Some British politicians who advocated a Brexit have suggested Britain could have full EU market access, including for the vital financial sector, while limiting the number of EU nationals who enter the country. The EU's single market seeks to guarantee the free movement of goods, capital, services, and people between the EU's 28 member states.
Britain and the EU will not start negotiations on their future relations before London had officially filed the application to leave the bloc, Schaeuble told a news conference.

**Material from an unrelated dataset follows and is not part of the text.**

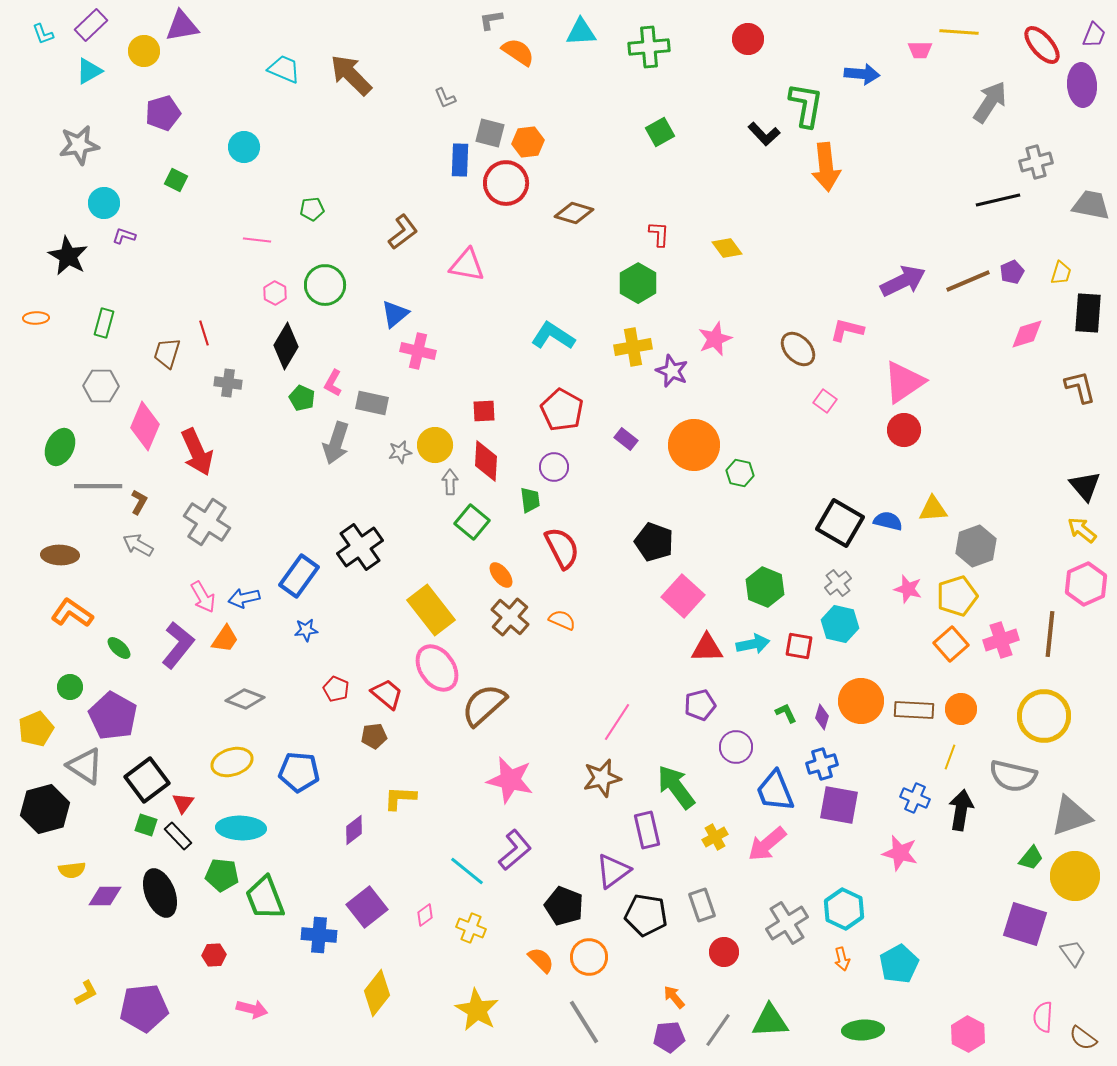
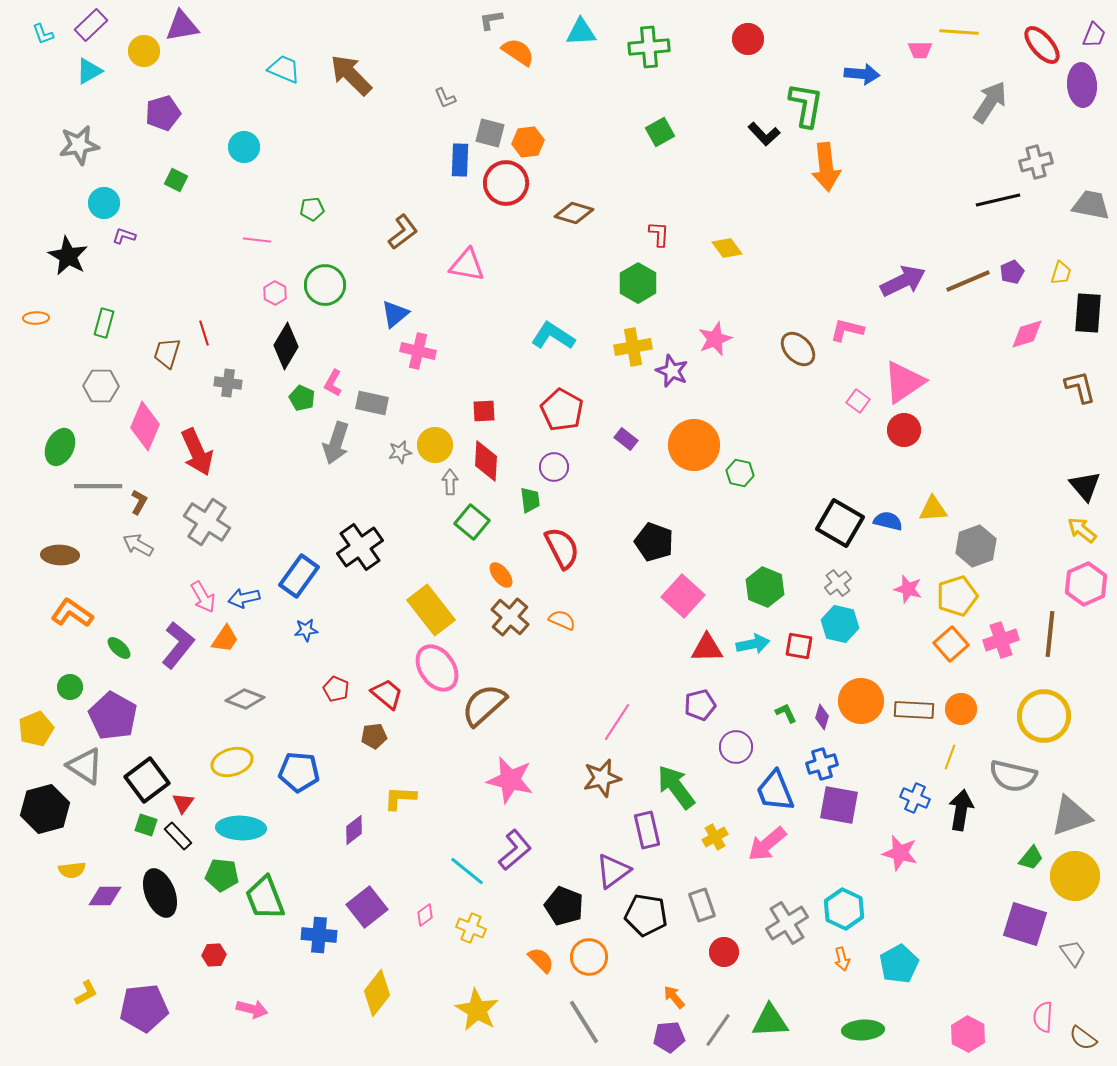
pink square at (825, 401): moved 33 px right
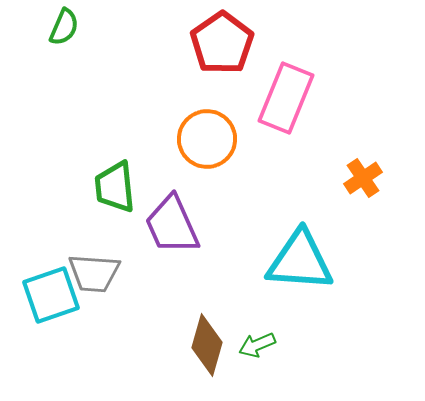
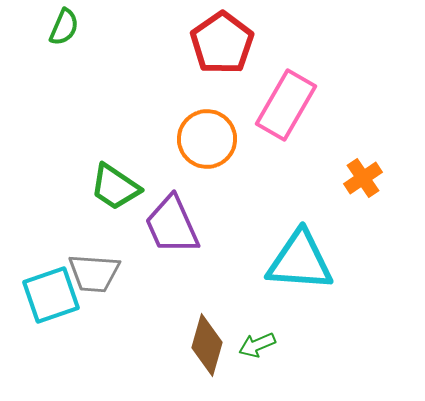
pink rectangle: moved 7 px down; rotated 8 degrees clockwise
green trapezoid: rotated 50 degrees counterclockwise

"But one thing is clear: membership of the internal market means that one has to accept the basic freedoms in Europe," he added. "And this had to be painfully learned in Switzerland after a referendum (on limiting free movement of people) ... That's how it is," he said when asked by Reuters if there was any scope for a compromise that would give Britain access to the internal market while allowing curbs on the movement of people.
Switzerland is not an EU member, but home to more than a million EU citizens. In 2014, Switzerland voted to impose quotas on migration, potentially ripping up a bilateral deal with the EU on free movement of people. It could trigger a "guillotine clause" cancelling six other bilateral agreements, including on air transport, road, rail and agriculture.
The Swiss government sees few ways out and, in what could be a warning to Britain, may have no choice but to ask voters to reconsider.
Britain has not yet activated the Article 50 clause in the European treaty that triggers the process for its departure from the bloc, and Mr Schaeuble said it could not be compelled to do so: "Nobody can force Britain to submit this application," he said.
Mr Schaeuble said fluctuations in the British pound, which tumbled to a new 31-year low on Wednesday, could be discussed at a meeting of finance ministers and central bank chiefs from the G20 leading economies in China later this month.
But he added: "I think at the G20 meeting in China the Brexit issue will come up more under the topic of geopolitical risks."